- [EXERCISE INSTRUCTIONS] As the answer, set down the lines below from the one containing "gives users the option to view them, if" through the one containing "characters or more), you can waive", exactly and inclusively, and no others.

- [ENTRIES SHOWN]
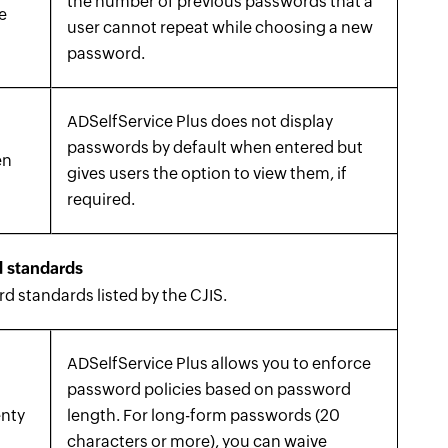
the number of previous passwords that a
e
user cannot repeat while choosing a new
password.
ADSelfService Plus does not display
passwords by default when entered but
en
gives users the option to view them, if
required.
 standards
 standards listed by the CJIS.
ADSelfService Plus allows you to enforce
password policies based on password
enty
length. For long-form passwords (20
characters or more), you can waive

---

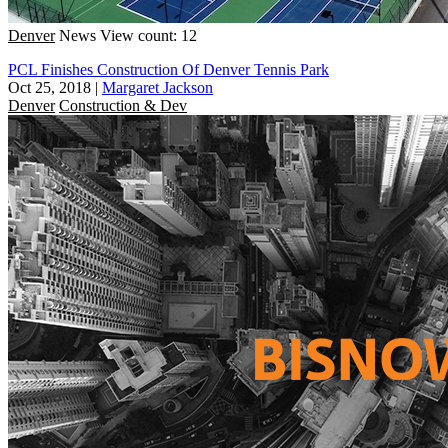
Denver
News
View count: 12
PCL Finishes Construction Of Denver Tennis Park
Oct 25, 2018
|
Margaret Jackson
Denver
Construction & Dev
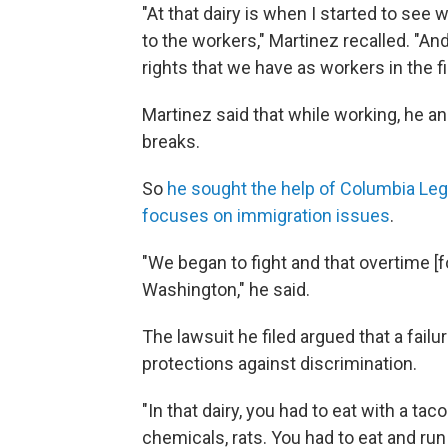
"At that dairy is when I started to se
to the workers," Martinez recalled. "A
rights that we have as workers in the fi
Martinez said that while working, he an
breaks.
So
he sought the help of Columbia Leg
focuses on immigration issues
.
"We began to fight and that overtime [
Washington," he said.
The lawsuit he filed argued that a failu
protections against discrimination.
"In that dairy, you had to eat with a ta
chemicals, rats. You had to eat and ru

- [RESULT OF THE TASK]
gives users the option to view them, if
required.
 standards
 standards listed by the CJIS.
ADSelfService Plus allows you to enforce
password policies based on password
enty
length. For long-form passwords (20
characters or more), you can waive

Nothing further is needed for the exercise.